## TASK TO CARRY OUT
All lines from the one containing "Global Box Office" down to the one containing "longer available.", both ends included, are to be given again exactly; omit the rest of the listing below.

★ ★ ★ ★ ★

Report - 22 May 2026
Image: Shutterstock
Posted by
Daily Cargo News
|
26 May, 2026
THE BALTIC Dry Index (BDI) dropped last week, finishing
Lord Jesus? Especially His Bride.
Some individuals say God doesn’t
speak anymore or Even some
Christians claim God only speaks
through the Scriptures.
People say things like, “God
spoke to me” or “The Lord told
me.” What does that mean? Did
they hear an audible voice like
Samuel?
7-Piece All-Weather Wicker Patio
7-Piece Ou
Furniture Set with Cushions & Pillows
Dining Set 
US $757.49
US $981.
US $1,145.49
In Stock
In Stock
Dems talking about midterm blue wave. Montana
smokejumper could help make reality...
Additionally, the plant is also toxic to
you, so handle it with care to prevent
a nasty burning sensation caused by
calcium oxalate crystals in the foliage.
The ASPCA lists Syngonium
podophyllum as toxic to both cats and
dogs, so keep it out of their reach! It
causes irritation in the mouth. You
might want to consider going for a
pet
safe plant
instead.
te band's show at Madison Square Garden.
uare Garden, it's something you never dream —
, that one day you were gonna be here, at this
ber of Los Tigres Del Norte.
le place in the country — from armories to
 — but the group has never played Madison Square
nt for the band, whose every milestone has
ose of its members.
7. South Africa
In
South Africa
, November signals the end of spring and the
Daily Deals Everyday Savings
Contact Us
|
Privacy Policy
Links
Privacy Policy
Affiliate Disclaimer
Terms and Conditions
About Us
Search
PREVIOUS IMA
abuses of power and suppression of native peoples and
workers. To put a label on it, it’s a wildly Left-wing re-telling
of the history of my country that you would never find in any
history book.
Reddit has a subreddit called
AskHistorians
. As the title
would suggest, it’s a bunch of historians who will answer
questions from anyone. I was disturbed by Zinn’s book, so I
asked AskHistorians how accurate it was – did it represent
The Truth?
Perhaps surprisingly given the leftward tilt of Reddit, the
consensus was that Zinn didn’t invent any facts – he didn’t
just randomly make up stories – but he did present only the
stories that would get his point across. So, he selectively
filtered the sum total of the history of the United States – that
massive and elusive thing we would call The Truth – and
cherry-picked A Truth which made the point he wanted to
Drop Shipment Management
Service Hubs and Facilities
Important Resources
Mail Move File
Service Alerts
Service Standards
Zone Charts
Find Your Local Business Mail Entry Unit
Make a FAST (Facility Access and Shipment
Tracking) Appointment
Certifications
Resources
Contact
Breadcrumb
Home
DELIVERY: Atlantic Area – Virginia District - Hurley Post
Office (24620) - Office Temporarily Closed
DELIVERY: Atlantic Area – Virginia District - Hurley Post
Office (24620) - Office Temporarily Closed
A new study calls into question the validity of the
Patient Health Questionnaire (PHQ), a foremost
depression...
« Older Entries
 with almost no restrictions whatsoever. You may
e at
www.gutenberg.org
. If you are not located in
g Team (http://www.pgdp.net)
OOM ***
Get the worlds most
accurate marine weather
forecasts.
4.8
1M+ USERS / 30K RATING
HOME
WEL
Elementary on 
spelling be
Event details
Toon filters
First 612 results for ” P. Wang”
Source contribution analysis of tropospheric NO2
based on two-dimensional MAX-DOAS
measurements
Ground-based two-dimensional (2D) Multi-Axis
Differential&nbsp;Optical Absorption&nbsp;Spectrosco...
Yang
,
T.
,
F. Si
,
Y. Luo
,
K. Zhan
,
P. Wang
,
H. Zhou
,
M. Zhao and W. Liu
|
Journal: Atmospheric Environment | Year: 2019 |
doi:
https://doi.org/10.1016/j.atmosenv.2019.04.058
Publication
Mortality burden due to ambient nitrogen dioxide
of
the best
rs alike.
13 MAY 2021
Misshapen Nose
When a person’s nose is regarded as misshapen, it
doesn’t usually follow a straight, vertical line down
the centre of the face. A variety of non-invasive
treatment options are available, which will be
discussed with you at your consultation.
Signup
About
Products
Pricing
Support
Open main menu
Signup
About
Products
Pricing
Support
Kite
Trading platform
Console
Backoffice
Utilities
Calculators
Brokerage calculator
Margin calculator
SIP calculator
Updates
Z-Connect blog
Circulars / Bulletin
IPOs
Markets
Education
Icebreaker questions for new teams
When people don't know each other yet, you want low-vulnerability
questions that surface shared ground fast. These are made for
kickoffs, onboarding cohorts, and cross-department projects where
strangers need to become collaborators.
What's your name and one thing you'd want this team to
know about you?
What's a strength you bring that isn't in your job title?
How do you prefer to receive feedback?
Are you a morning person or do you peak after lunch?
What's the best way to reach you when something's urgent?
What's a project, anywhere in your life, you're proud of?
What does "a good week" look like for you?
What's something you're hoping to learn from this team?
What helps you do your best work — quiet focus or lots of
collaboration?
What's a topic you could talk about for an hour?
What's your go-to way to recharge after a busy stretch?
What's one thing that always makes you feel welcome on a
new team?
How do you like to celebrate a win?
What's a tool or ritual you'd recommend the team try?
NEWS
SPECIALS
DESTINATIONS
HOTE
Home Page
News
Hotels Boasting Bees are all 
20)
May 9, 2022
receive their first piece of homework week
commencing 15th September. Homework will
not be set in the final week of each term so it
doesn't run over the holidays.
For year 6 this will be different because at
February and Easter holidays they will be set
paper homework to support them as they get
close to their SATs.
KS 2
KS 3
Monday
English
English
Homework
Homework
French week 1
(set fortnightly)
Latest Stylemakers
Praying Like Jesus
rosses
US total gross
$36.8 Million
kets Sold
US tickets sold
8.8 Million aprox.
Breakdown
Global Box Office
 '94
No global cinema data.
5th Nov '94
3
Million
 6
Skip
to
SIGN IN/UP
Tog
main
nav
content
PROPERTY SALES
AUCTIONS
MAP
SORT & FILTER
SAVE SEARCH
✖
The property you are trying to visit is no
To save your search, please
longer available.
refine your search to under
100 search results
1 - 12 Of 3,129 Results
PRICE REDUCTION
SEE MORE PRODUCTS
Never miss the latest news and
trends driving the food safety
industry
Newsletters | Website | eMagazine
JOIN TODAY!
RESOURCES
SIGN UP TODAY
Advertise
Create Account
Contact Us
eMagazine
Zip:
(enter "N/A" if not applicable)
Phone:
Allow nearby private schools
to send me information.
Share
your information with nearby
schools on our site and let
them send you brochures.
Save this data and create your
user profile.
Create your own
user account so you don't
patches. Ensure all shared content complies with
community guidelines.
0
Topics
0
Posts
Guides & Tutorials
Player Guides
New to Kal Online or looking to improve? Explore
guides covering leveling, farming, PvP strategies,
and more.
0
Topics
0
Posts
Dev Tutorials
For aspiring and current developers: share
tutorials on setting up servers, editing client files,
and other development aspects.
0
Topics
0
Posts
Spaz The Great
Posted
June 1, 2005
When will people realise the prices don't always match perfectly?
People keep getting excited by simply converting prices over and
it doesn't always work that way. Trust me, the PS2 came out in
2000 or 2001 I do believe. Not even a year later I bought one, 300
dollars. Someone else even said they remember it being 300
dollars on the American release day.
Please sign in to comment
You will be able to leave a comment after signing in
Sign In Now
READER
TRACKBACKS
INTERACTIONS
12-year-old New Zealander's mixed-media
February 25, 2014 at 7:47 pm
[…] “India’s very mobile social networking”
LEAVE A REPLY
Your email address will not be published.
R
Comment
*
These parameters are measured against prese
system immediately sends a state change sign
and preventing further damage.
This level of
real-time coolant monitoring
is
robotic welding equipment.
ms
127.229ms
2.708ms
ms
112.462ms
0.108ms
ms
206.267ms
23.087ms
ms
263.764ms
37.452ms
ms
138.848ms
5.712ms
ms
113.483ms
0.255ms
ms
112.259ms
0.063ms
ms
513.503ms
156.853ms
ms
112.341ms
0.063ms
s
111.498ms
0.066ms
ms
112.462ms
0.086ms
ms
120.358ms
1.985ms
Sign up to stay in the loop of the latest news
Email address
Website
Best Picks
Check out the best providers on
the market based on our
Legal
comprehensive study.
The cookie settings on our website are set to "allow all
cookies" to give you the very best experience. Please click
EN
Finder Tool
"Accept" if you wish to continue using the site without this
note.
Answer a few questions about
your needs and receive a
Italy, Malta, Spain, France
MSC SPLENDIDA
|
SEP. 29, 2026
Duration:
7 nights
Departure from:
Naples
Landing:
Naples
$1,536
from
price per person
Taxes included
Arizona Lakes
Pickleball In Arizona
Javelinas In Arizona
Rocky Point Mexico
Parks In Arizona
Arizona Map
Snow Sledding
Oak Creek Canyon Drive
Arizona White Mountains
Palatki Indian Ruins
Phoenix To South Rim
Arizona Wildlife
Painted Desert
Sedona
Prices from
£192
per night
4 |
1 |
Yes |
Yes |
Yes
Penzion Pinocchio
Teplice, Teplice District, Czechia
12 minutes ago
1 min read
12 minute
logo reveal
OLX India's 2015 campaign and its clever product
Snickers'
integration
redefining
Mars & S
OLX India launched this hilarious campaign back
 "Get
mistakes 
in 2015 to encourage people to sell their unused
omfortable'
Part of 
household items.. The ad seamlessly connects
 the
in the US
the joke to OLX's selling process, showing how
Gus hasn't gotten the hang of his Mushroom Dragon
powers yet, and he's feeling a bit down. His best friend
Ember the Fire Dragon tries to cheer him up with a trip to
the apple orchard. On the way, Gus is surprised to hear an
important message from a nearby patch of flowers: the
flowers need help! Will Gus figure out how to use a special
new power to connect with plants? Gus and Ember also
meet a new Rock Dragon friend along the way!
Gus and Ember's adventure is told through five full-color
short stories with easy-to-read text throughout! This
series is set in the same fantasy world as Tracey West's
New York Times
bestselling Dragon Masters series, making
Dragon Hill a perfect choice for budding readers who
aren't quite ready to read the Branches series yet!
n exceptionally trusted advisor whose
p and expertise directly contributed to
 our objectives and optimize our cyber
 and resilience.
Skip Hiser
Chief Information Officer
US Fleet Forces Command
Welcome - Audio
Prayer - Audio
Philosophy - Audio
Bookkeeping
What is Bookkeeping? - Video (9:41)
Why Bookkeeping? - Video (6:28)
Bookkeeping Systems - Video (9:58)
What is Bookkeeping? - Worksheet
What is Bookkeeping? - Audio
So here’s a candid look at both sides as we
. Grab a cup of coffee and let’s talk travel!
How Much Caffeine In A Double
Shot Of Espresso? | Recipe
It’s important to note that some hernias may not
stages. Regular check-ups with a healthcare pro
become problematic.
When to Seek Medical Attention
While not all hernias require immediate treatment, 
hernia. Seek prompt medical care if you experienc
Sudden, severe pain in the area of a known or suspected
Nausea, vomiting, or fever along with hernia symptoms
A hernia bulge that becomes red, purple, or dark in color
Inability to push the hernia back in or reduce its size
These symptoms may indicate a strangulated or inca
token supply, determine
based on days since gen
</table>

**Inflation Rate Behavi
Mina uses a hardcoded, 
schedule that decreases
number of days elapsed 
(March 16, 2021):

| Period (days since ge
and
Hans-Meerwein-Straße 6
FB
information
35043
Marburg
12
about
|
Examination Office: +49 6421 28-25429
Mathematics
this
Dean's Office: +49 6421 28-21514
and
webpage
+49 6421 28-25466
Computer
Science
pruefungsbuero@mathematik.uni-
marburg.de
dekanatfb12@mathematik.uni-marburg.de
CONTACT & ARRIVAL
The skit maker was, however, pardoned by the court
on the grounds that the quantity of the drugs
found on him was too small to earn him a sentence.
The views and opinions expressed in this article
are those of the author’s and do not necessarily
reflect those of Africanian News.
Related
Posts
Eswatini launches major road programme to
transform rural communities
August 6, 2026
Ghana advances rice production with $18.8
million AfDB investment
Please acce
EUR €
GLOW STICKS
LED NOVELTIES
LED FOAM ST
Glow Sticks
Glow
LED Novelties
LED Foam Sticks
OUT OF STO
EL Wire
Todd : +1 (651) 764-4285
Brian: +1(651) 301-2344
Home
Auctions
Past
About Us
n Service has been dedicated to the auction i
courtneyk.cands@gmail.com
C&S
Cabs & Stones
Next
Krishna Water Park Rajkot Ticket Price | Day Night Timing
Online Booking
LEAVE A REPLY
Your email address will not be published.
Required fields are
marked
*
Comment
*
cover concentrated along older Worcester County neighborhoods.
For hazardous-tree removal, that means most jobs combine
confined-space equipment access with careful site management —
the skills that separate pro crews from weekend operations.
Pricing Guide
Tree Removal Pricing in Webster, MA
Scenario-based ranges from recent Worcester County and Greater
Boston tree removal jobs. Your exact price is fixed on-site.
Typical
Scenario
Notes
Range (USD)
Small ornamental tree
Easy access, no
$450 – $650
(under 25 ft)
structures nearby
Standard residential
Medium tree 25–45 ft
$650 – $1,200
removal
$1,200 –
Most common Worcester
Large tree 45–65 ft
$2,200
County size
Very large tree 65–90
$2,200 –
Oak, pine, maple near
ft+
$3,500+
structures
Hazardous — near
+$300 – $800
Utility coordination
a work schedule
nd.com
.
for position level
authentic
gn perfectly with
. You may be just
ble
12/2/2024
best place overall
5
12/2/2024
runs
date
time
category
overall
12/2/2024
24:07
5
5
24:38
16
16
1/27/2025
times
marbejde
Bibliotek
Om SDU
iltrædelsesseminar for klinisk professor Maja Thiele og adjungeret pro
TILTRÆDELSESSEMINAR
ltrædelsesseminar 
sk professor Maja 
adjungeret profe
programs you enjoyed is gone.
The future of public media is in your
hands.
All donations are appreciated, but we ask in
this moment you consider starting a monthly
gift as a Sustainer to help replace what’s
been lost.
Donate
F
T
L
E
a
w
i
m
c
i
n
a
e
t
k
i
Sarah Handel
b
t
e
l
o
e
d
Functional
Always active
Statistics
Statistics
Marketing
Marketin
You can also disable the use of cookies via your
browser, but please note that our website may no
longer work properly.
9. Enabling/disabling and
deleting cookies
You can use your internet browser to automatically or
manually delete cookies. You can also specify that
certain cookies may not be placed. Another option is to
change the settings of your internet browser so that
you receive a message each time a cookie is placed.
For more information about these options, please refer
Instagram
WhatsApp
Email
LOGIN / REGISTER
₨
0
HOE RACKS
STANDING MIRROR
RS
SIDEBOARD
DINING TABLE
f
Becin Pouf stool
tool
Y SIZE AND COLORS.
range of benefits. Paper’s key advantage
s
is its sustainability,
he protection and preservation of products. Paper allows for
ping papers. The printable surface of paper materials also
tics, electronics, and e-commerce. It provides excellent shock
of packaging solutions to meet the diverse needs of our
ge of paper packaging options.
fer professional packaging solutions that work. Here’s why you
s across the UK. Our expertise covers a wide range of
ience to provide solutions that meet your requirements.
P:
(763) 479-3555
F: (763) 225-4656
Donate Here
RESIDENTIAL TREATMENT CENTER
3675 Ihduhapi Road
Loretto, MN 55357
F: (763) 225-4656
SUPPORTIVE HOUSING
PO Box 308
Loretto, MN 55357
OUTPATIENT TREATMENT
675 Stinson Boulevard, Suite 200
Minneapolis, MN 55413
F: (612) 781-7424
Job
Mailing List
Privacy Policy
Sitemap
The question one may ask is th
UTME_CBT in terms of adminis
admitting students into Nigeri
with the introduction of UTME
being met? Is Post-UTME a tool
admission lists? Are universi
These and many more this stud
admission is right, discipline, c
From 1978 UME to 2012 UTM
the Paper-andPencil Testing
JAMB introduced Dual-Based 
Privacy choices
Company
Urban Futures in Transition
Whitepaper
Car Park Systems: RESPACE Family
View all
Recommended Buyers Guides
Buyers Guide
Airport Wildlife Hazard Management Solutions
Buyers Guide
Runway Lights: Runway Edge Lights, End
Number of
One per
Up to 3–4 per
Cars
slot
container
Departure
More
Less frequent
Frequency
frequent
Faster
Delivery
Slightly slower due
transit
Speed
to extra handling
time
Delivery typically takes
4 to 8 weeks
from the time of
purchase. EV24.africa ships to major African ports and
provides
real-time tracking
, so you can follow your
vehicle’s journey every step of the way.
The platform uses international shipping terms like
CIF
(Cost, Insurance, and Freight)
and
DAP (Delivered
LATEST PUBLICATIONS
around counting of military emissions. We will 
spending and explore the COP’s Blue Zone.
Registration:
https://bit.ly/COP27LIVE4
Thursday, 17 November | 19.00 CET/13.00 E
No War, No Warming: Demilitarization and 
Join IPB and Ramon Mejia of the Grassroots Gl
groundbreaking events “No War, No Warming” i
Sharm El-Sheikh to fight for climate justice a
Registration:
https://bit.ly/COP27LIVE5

★ ★ ★ ★ ★

## RESPONSE AREA
Global Box Office
 '94
No global cinema data.
5th Nov '94
3
Million
 6
Skip
to
SIGN IN/UP
Tog
main
nav
content
PROPERTY SALES
AUCTIONS
MAP
SORT & FILTER
SAVE SEARCH
✖
The property you are trying to visit is no
To save your search, please
longer available.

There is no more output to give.